Japanese Baseball Star Shohei Ohtani Set To Play In MLB
What's So Special?
You might have heard of this product out of Japan, but have no idea what all the hype is about. Well for starters, Shohei Ohtani is just 23, but can grow to be one of the best two-way players of all time. Officially a pitcher, he's able to blast home runs like nobody's business.
At 6'4 and 213lbs, the right handed Ohtani averages a 96.2 mph fastball, and has the fastest recorded pitch by a Japanese pitcher at 102.5 mph. Not only that, but the current number 11 on the Nippon Ham Fighters in the NPB is outdoing his predecessor, Yu Darvish, in even more ways.
He's also reportedly hit several home runs of 500 feet and more. And the kicker, he's speedy as they come. Scouts have reported Ohtani's time from home plate to first base at an astonishing 3.8 seconds. That speed can work running all bases, and even in the outfield.

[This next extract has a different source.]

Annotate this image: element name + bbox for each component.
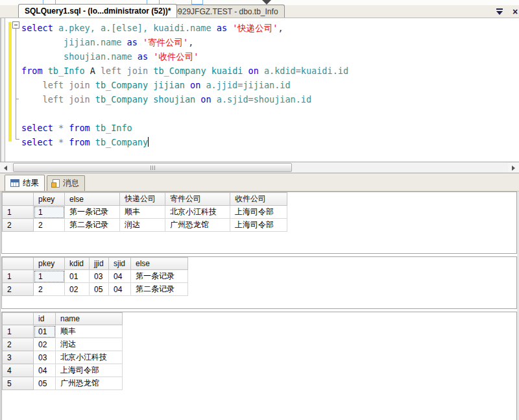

Only his command is an issue as his career BB/9 is 3.1. But he should improve dramatically as he enters his prime and begins to play stateside. Because of a posting agreement between the MLB and NPB, Ohtani will be playing the 2018 season in the MLB. That just leave one question...
Ohtani is under 25 and hasn't played at least 6 years of professional baseball, so is considered an amateur international free agent. The Texas Rangers first emerged as contenders simply because they had the most remaining money in their international pool money, while the Red Sox it seemed would not be able to afford it. The Yankees have deep pockets too, and Ohtani would be a great addition to their team, but it doesn't seem like Ohtani's heading there.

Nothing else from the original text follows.